Déjà le 11 juin (14h) une manifestation est prévue, place Bargemon (2e).

Le commentaire de Jean-François Suhas président du Club de la croisière : « Ma porte est ouverte »

Jean-François Suhas, Président du Cruise Club, a observé vendredi la création du collectif « Stop croisières » grâce à leur diffusion en direct sur les réseaux sociaux… « Quand j’entends qu’aucun bateau n’est contrôlé… Ce n’est pas ça C’est possible d’entendre. La transition écologique, on l’a depuis quelque temps mise en place et soulignée », explique-t-il.

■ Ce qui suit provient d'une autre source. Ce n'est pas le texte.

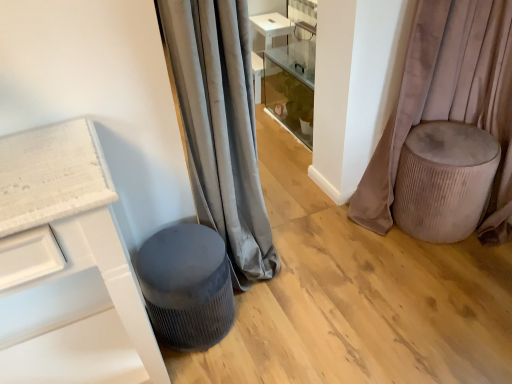 Locate an element on the screen. This screenshot has width=512, height=384. vacant space that's between gray velvet curtain at center, the 2th curtain when ordered from right to left, and velvet beige stool at right, the 2th curtain positioned from the left is located at coordinates (329, 234). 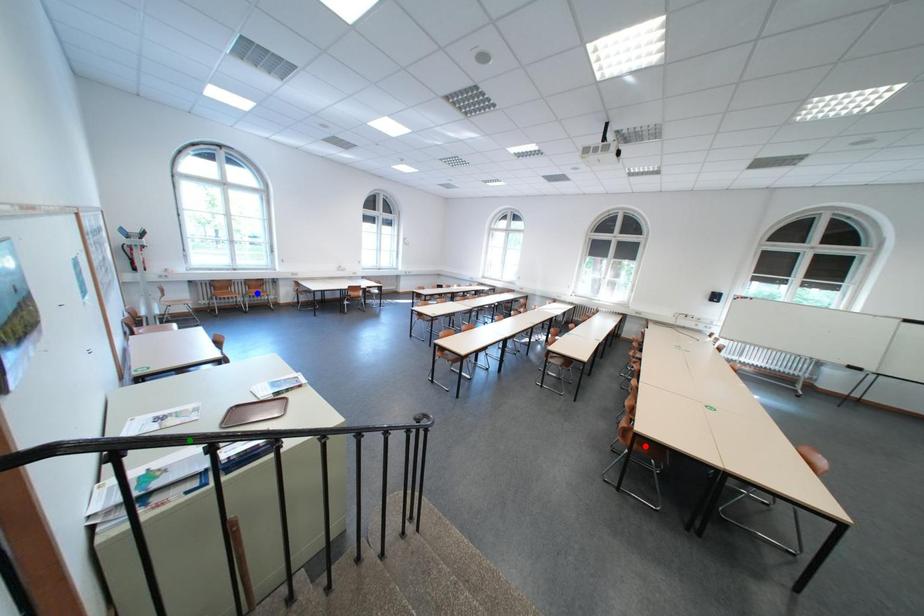 Order these from nearest to farthest:
1. blue point
2. green point
3. red point

green point → red point → blue point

Vendredi, des militants ont regretté que l’une des pierres angulaires du plan de réduction de l’empreinte carbone élaboré par le GPMM soit l’électrification des quais, retardée par le port de Marseille. L’électrification progressive des postes à quai, qui permettrait aux navires de croisière de se connecter lors de leurs escales d’ici 2025 et ainsi de ne plus consommer l’électricité produite par leurs moteurs. « Oui, le dispositif est effectivement en retard, même si nous avons été l’un des premiers ports à connecter les bateaux. Mais nous allons continuer à travailler », confirme Jean-François Suhas. Quand des militants s’interrogent sur le modèle économique et social de la croisière ainsi que sur l’impact du tourisme sur la ville, exigeant l’arrêt du secteur, le président du Cruise Club soupire encore. « Il faut trouver la bonne voie. Je me justifie en faveur de la croissance et je suis à nouveau ouvert au dialogue avec les membres du collectif. Mais on ne peut pas se fier à des chiffres qui sont faux. Aujourd’hui, les croisières à Marseille emploient 2 500 personnes. 2019, ils ont rapporté 450 millions d’euros pour la ville et le port ». Mais il faudra encore quelques années avant que les croisiéristes retrouvent leurs rythmes d’avant Covid. Les bateaux sont toujours sous réglementation sanitaire et la guerre en Ukraine n’a pas encouragé réservations. Pourtant, les imposants paquebots ont commencé à faire escale à Marseille. « Aujourd’hui, tout dans une croisière est pensé et conçu pour que les touristes à bord consomment : animations, loisirs, services, restauration… Quand la CCI fait signe à un certain nombre selon lequel chaque passager à terre dépense en moyenne 50 euros, c’est assez opaque. ! C’est un bilan mouillé », assène le collectif.

Quant à Jean-François Suha, il réitère son invitation : « Ma porte est ouverte ».